Boğaziçi Üniversitesi’nde 20 Mayıs günü düzenlenen “9. Onur Yürüyüşü”ne dönük polis saldırısında çok sayıda öğrenci darp edilerek gözaltına alındı. Gözaltına alınanlar gece saatlerinde serbest bırakıldı. Öğrenciler kampüs içindeki ve gözaltı sürecindeki saldırıya ilişkin “Boğaziçi Üniversitesi’nde LGBTİ+ toplumuna nefret saldırısı” başlıklı rapor hazırladı.
“Onur yürüyüşü” öncesinde kampüsün polislerce kuşatıldığı belirtilen raporda şu ifadelere ter verildi:
“Arkadaşlarının gözaltına alınışına, polisin şiddetine ve yaşanan insan hakkı ihlallerine şahit olan öğrencilerden E.K ile konuştuk. E.K şunları dedi:
‘Saat 5te başlayan yürüyüşümüzle beraber, etrafımızı çevreleyen, sayıca yüksek miktardaki polisi gördük. Peşimize takıldılar, rotamızı değiştirdik, kapatılan öğrenci kulübümüz BULGBTİ+nin kulüp odasının önüne geldiğimizde polisler etrafımızı kuşattılar. Bizlere koridor açtılar ve herhangi bir uyarıda bulunmadan şiddetle gözaltına almaya başladılar. Kimliklerimizden ötürü yerlerde sürüklendik, şiddet gördük. Arkadaşlarımızdan bayılanlar, kriz geçirenler oldu ve polisler tarafından korkunç müdahalelerle karşılaştılar. Onların hala nerede olduklarına tam olarak ulaşamıyoruz. 70ten fazla gözaltı var.’
Sabahın erken saatlerinden başlayan polis yoğunluğunun sebebi Tasoda konserleri gösterilmişti. LGBTİ+ öğrencilere uygulanan baskının çok uzun zamandır sürdüğünü söyleyen E.K. ‘Okulumuzdaki kayyum yönetim, içinde LGBTİ+ herhangi öğe bulunan eserlerden gösterilere her türlü fikir özgürlüğümüzü, insan haklarımızı, eğitim hakkımızı engelliyor. Polis yoğunluğunun da sebebi buydu, hükümetten destekle çağırmışlar’ dedi.”
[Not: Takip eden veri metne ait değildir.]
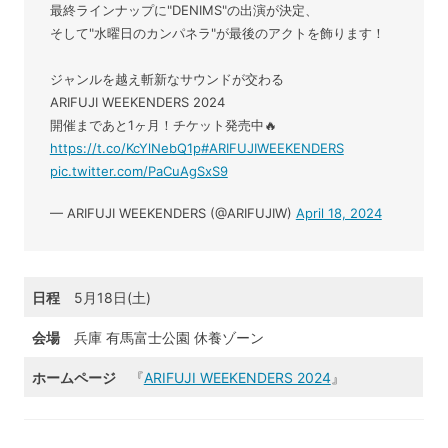
最終ラインナップに"DENIMS"の出演が決定、
そして"水曜日のカンパネラ"が最後のアクトを飾ります！
ジャンルを越え斬新なサウンドが交わる
ARIFUJI WEEKENDERS 2024
開催まであと1ヶ月！チケット発売中🔥
https://t.co/KcYlNebQ1p
#ARIFUJIWEEKENDERS
pic.twitter.com/PaCuAgSxS9
— ARIFUJI WEEKENDERS (@ARIFUJIW)
April 18, 2024
日程
5月18日(土)
会場
兵庫 有馬富士公園 休養ゾーン
ホームページ
『
ARIFUJI WEEKENDERS 2024
』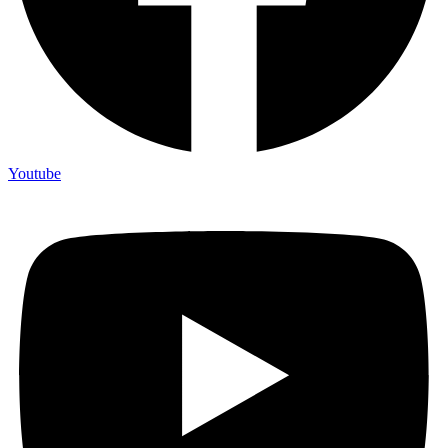
Youtube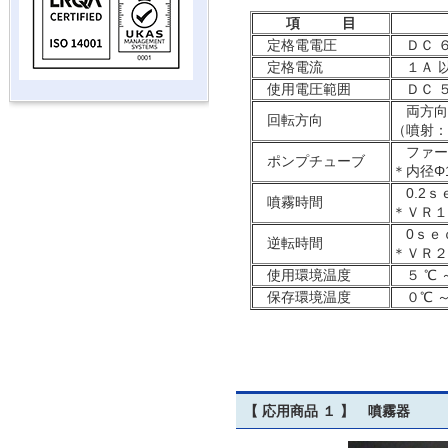
項 目
定格電電圧
ＤＣ 
定格電流
１Ａ 
使用電圧範囲
ＤＣ 
両方向
回転方向
（噴射：
ファー
ポンプチューブ
＊内径Φ1
0.2ｓ
噴霧時間
＊ＶＲ１
0ｓｅｃ
逆転時間
＊ＶＲ２
使用環境温度
５ ℃ 
保存環境温度
０℃ ～
【 応用商品 １ 】 噴霧器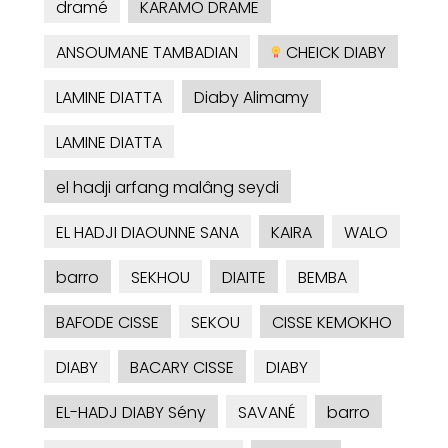
dramé
KARAMO DRAME
ANSOUMANE TAMBADIAN
CHEICK DIABY
LAMINE DIATTA
Diaby Alimamy
LAMINE DIATTA
el hadji arfang malâng seydi
EL HADJI DIAOUNNE SANA
KAIRA
WALO
barro
SEKHOU
DIAITE
BEMBA
BAFODE CISSE
SEKOU
CISSE KEMOKHO
DIABY
BACARY CISSE
DIABY
EL-HADJ DIABY Sény
SAVANÉ
barro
Gözaltı ve polis saldırısının hukuksuz olduğu belirtilen rapor şu şekilde devam etti:
“Türkiye’nin yasalarına göre, polislerin gözaltına almak için gerekli şüpheye sahip olmaları gerekir. Üniversite içerisinde gösteri yapmak, gösteri yapmak hali hazırda Türkiye Anayasası 34. Madde tarafından korunurken bu gözaltıların nasıl bir dayanağı olduğunu sorguladığımızda, E.K. ‘Polislere sorduğumuzda kesinlikle cevap alamadık, herhangi bir uyarı yapılmadığı gibi nasıl bir sebeple arkadaşlarımızı götürdüklerini, onlara ne hakla işkence ettiklerinin cevabını alamadık, alamayacağız’ dedi.”
“Ne kadar baskılayacaklarsa o kadar sert karşı duracağız”
Saldırı sırasında baygınlık geçiren, krizler yaşayan, ciddi fiziksel hasarlar alan öğrencilerin olduğu belirtilerek şunlar ifade edildi:
“Arkadaşları için endişelendiklerini belirten E.K. ekliyor: Böyle bir müdahaleyi bekliyorduk, x-ray cihazlarıyla beraber başka birçok şekilde bizim alanlarımızı kısıtlayıp boğazlarımızı sıkıyorlardı. Kapıda durup özgürlüklerimizi savunurken de bizleri okulumuza girmeyi engelleyip, özel olarak LGBTİ+ öğrencilere nefret suçu işlemek için Onur yürüyüşünü engellediler. İnsan haklarımızın her açıda çiğnendiği dönemlerden geçiyoruz. Homofobik, cinsiyetçi tacizlere maruz bırakıldık. Şiddetle bizi engellemeye çalışıyorlar ama ne kadar baskılayacaklarsa o kadar sert karşı duracağız. İnsanlık onuru işkenceyi yenecek!’